▶ _Assignment_: Please reproduce every record exactly as written, leaving out the pictures.

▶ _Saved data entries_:

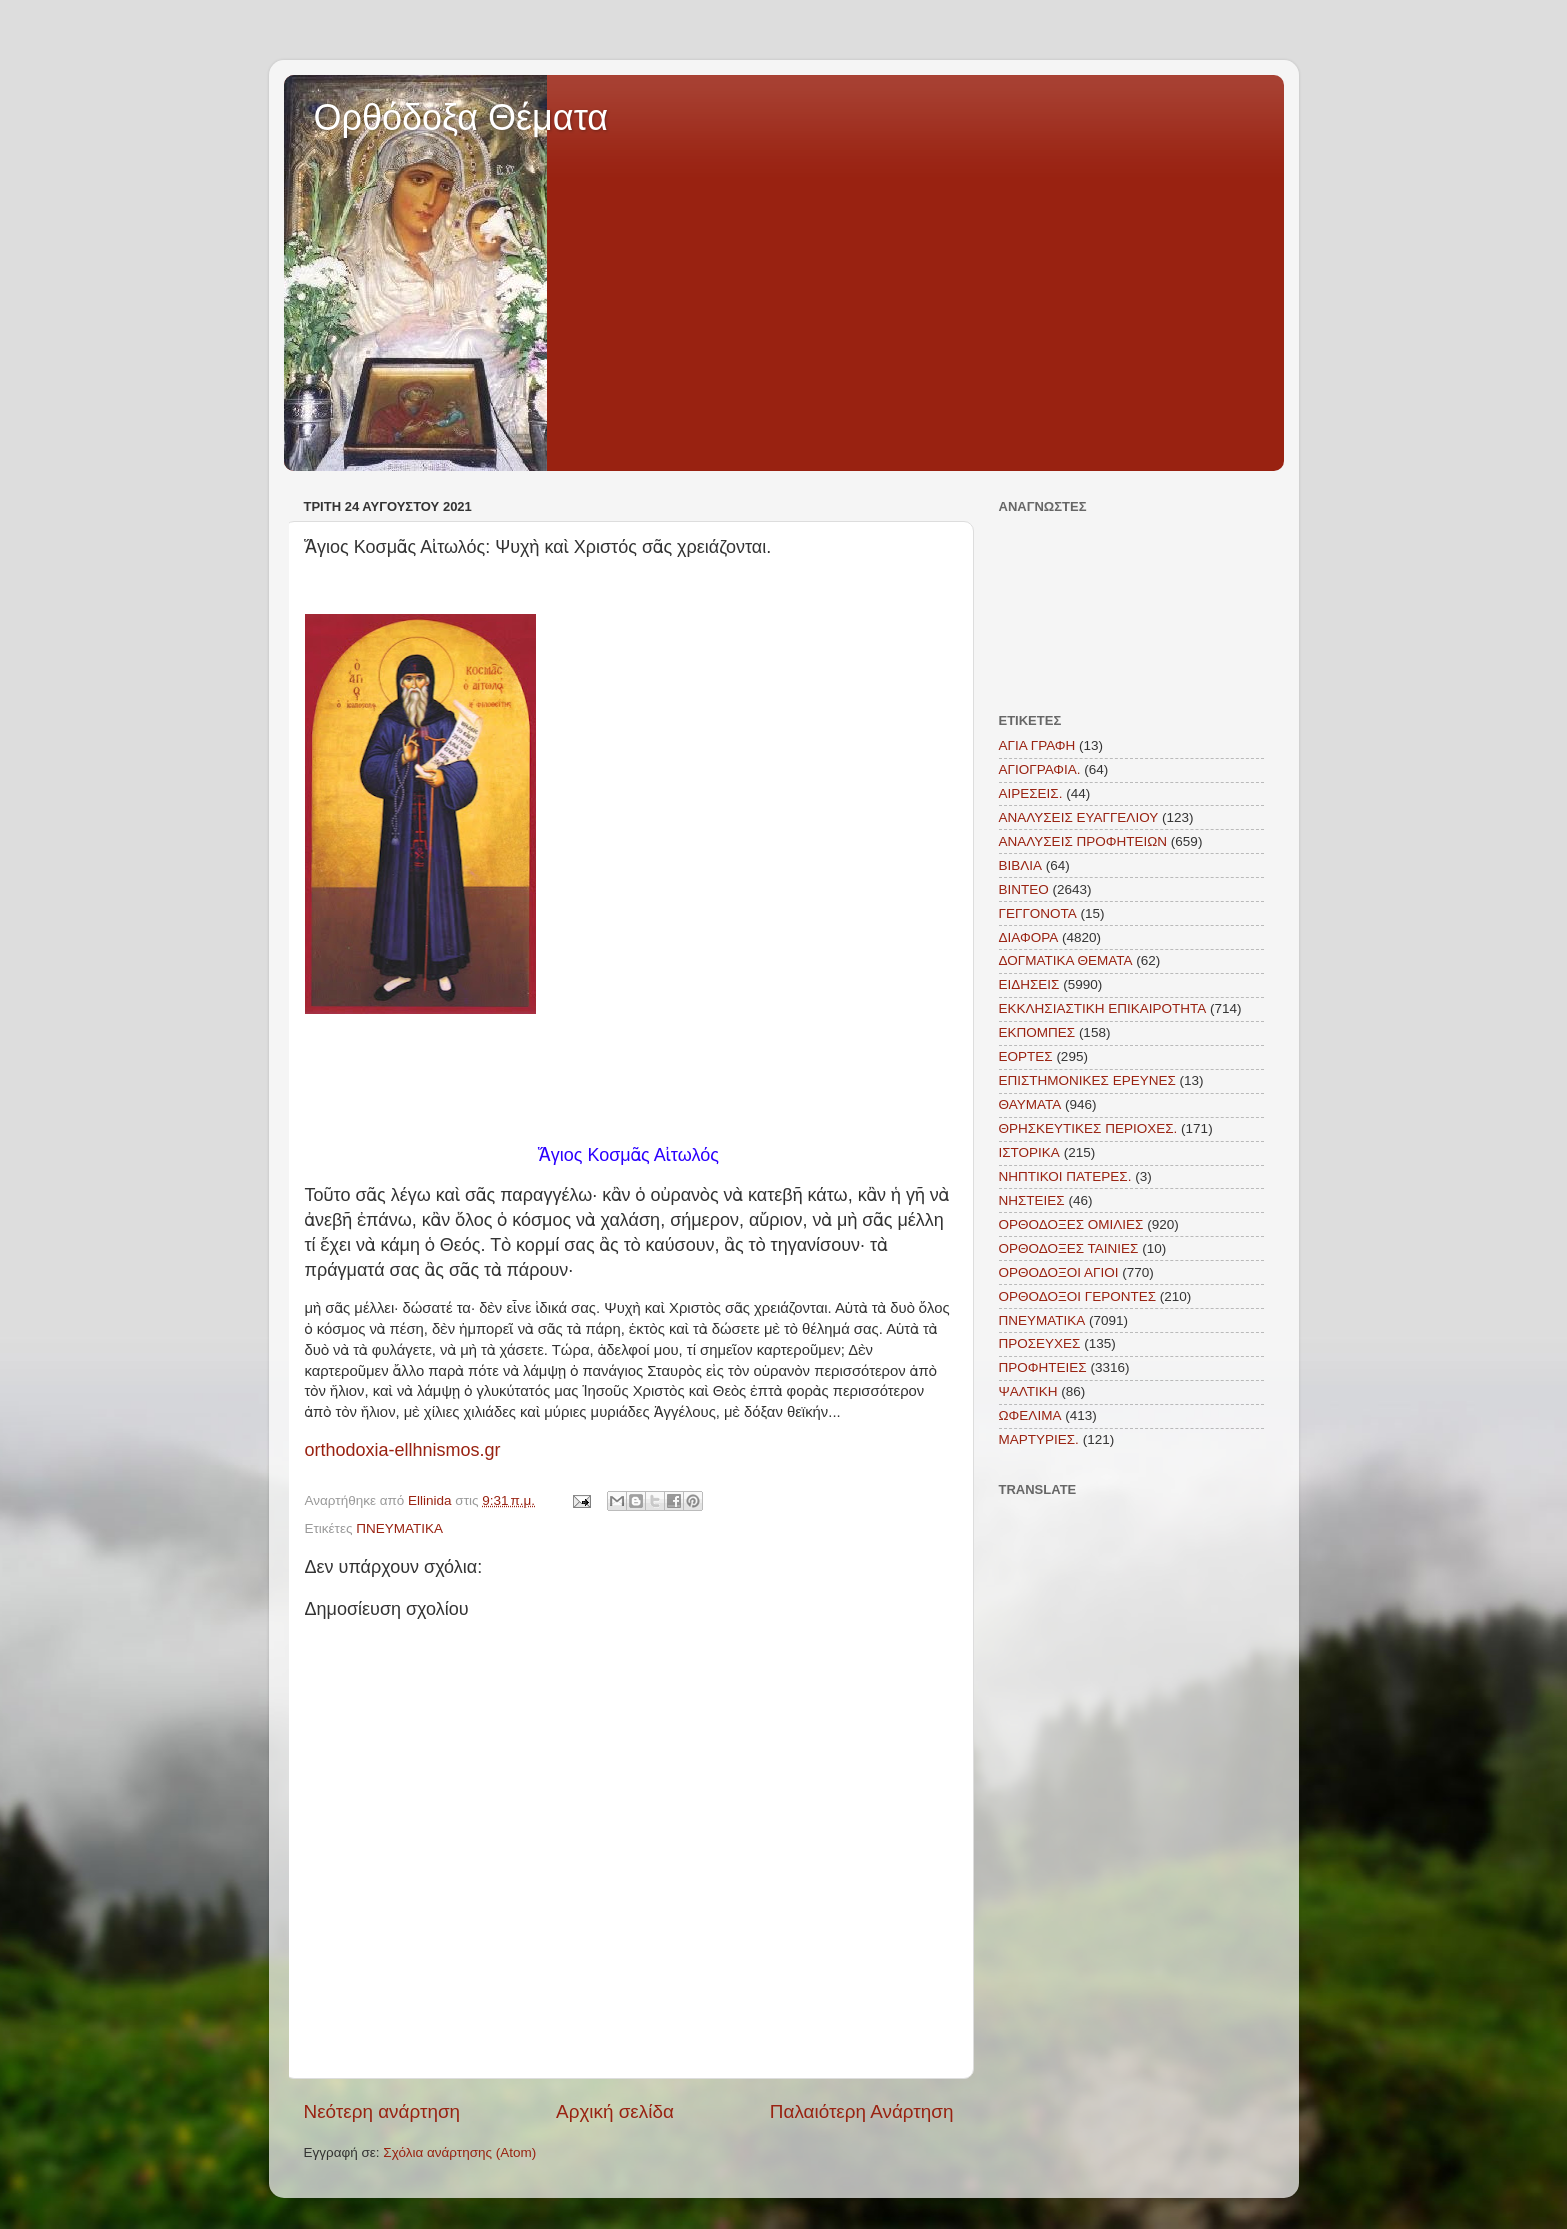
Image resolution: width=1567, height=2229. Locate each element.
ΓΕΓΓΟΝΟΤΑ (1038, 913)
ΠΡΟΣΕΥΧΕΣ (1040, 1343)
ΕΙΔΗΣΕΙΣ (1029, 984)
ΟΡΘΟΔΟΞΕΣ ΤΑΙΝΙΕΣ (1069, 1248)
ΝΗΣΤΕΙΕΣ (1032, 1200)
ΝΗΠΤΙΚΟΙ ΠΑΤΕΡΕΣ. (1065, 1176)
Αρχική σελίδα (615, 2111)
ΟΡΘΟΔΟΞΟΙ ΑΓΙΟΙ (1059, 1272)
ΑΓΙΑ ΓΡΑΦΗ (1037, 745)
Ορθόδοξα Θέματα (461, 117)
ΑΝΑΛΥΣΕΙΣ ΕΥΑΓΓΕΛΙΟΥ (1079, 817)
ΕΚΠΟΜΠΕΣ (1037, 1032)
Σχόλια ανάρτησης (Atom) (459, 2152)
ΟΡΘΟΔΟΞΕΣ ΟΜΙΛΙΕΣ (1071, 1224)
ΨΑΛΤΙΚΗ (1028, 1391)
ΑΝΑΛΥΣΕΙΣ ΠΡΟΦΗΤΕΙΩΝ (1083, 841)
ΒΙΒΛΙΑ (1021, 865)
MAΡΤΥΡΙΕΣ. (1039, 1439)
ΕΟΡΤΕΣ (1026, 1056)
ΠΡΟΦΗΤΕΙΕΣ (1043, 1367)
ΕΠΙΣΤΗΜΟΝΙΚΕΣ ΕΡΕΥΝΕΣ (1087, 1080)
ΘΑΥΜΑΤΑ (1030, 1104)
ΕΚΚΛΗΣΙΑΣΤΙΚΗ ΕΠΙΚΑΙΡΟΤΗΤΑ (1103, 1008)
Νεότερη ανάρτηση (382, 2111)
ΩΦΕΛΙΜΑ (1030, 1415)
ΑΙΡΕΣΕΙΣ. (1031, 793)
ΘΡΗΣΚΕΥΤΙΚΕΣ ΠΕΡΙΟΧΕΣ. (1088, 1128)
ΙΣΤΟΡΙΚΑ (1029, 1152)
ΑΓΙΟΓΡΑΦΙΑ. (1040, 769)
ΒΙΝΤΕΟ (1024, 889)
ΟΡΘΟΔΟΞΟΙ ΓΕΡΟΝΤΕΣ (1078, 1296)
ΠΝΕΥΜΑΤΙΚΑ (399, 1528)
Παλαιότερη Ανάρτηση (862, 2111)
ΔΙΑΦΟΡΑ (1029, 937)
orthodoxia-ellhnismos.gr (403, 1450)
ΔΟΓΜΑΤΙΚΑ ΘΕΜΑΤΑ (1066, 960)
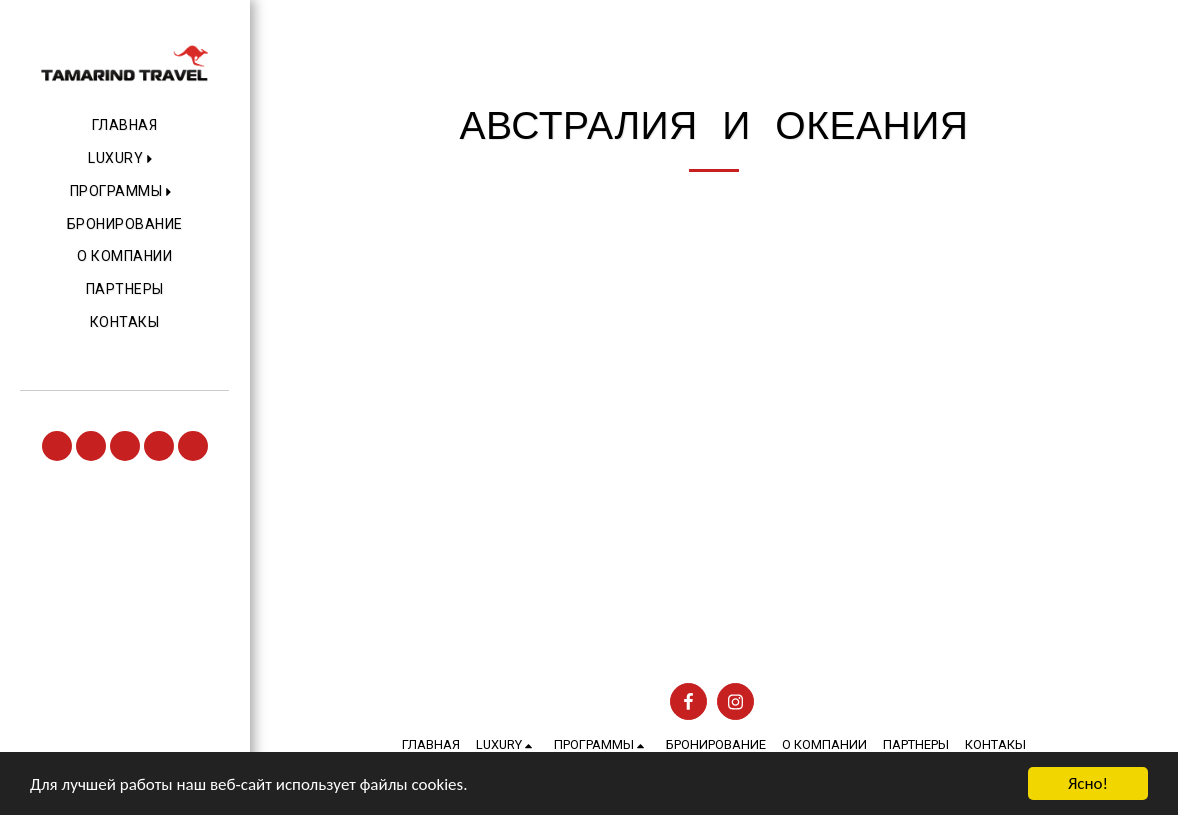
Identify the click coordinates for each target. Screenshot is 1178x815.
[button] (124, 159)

▶ _Answer space_:
Image resolution: width=1567, height=2229. Locate each element.
ΓΕΓΓΟΝΟΤΑ (1038, 913)
ΠΡΟΣΕΥΧΕΣ (1040, 1343)
ΕΙΔΗΣΕΙΣ (1029, 984)
ΟΡΘΟΔΟΞΕΣ ΤΑΙΝΙΕΣ (1069, 1248)
ΝΗΣΤΕΙΕΣ (1032, 1200)
ΝΗΠΤΙΚΟΙ ΠΑΤΕΡΕΣ. (1065, 1176)
Αρχική σελίδα (615, 2111)
ΟΡΘΟΔΟΞΟΙ ΑΓΙΟΙ (1059, 1272)
ΑΓΙΑ ΓΡΑΦΗ (1037, 745)
Ορθόδοξα Θέματα (461, 117)
ΑΝΑΛΥΣΕΙΣ ΕΥΑΓΓΕΛΙΟΥ (1079, 817)
ΕΚΠΟΜΠΕΣ (1037, 1032)
Σχόλια ανάρτησης (Atom) (459, 2152)
ΟΡΘΟΔΟΞΕΣ ΟΜΙΛΙΕΣ (1071, 1224)
ΨΑΛΤΙΚΗ (1028, 1391)
ΑΝΑΛΥΣΕΙΣ ΠΡΟΦΗΤΕΙΩΝ (1083, 841)
ΒΙΒΛΙΑ (1021, 865)
MAΡΤΥΡΙΕΣ. (1039, 1439)
ΕΟΡΤΕΣ (1026, 1056)
ΠΡΟΦΗΤΕΙΕΣ (1043, 1367)
ΕΠΙΣΤΗΜΟΝΙΚΕΣ ΕΡΕΥΝΕΣ (1087, 1080)
ΘΑΥΜΑΤΑ (1030, 1104)
ΕΚΚΛΗΣΙΑΣΤΙΚΗ ΕΠΙΚΑΙΡΟΤΗΤΑ (1103, 1008)
Νεότερη ανάρτηση (382, 2111)
ΩΦΕΛΙΜΑ (1030, 1415)
ΑΙΡΕΣΕΙΣ. (1031, 793)
ΘΡΗΣΚΕΥΤΙΚΕΣ ΠΕΡΙΟΧΕΣ. (1088, 1128)
ΙΣΤΟΡΙΚΑ (1029, 1152)
ΑΓΙΟΓΡΑΦΙΑ. (1040, 769)
ΒΙΝΤΕΟ (1024, 889)
ΟΡΘΟΔΟΞΟΙ ΓΕΡΟΝΤΕΣ (1078, 1296)
ΠΝΕΥΜΑΤΙΚΑ (399, 1528)
Παλαιότερη Ανάρτηση (862, 2111)
ΔΙΑΦΟΡΑ (1029, 937)
orthodoxia-ellhnismos.gr (403, 1450)
ΔΟΓΜΑΤΙΚΑ ΘΕΜΑΤΑ (1066, 960)
Identify the click coordinates for each target. Screenshot is 1178x815.
[button] (124, 159)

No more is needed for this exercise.